[Exercise directions]:
The expected answer is a single number, namely how many lines in the data below hold the word "dalam".

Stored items
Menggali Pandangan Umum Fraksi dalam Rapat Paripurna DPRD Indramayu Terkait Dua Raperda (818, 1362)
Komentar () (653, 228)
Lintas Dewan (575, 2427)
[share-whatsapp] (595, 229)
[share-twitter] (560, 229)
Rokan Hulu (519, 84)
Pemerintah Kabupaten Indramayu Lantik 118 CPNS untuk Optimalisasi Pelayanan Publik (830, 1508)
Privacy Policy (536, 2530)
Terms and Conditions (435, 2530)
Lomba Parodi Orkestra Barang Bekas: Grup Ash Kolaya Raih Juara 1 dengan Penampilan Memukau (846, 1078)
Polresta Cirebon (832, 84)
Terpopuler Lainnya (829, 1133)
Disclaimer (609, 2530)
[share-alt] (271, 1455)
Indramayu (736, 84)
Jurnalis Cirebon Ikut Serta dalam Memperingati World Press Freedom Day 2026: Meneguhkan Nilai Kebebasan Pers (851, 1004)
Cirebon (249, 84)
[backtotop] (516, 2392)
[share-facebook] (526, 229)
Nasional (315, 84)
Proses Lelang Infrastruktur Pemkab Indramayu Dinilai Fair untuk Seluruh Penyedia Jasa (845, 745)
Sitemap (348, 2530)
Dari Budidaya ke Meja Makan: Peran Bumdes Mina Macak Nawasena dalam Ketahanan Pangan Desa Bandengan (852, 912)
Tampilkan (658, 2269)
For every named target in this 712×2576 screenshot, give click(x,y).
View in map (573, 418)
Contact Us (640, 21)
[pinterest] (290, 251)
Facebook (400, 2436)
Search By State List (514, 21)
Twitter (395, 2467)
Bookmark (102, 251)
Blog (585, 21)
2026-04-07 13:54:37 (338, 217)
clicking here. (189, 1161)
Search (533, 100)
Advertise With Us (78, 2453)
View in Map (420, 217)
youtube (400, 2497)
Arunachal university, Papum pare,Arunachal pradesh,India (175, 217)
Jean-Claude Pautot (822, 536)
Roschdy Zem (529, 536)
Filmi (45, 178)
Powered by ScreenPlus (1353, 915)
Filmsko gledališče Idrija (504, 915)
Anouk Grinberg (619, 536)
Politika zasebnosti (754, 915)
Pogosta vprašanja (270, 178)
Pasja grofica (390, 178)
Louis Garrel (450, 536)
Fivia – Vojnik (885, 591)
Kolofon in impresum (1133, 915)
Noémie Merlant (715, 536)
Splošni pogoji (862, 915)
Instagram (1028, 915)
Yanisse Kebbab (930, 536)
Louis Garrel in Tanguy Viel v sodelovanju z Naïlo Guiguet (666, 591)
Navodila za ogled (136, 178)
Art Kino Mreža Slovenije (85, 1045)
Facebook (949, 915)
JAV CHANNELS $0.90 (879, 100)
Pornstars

[Reply to the exercise]:
3